La colonna sonora, infine, si classifica come una delle migliori presente su Xbox Live Arcade: la voce dei monologhi è davvero incisiva (un vero peccato non sia stata doppiata in Italiano, data la difficoltà di leggere i sottotitoli mentre si sta combattendo un'ora di nemici) e la musica è spettacolare. Durante il gioco si fa conoscenza di un personaggio denominato "la Cantante". Inutile dire che questa cantante, appunto, "canta". E la sua melodia si integra perfettamente con la narrazione del gioco, creando in una particolare sequenza di gioco quello che probabilmente ricorderemo come uno dei momenti videoludici migliori dell'anno.

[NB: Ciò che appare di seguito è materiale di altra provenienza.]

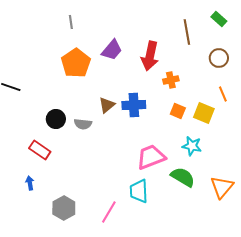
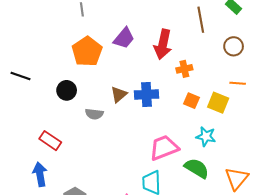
orange line: (223, 94) -> (238, 83), turned -63
black circle: (56, 119) -> (67, 90), moved
blue arrow: (30, 183) -> (40, 174), size x1.6

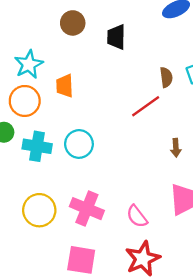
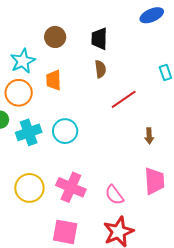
brown circle: (73, 23) -> (55, 37), moved
brown semicircle: (166, 77) -> (100, 69), moved
cyan cross: (37, 146) -> (29, 132), turned -30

Bastion è una vera perla: ora che il gioco è nelle nostre mani, possiamo capire il senso di tutti i premi assegnati quando il gioco era ancora in fase di sviluppo. Capita raramente di vedere produzioni di una tale fattura, basate su idee semplici ma realizzate con uno stile tale da diventare un piccolo gioiello. Il prezzo di 1200 Microsoft Points è un vero affare, considerando la qualità della produzione. Bastion è un gioco che dovreste aggiungere alla vostra collezione, senza pensarci un solo minuto.

09 Gamereactor Italia
9 / 10
+
Stile unico. Ogni fotogramma sembra disegnato a mano. Ottima rigiocabilità.
-
Poca varietà di nemici.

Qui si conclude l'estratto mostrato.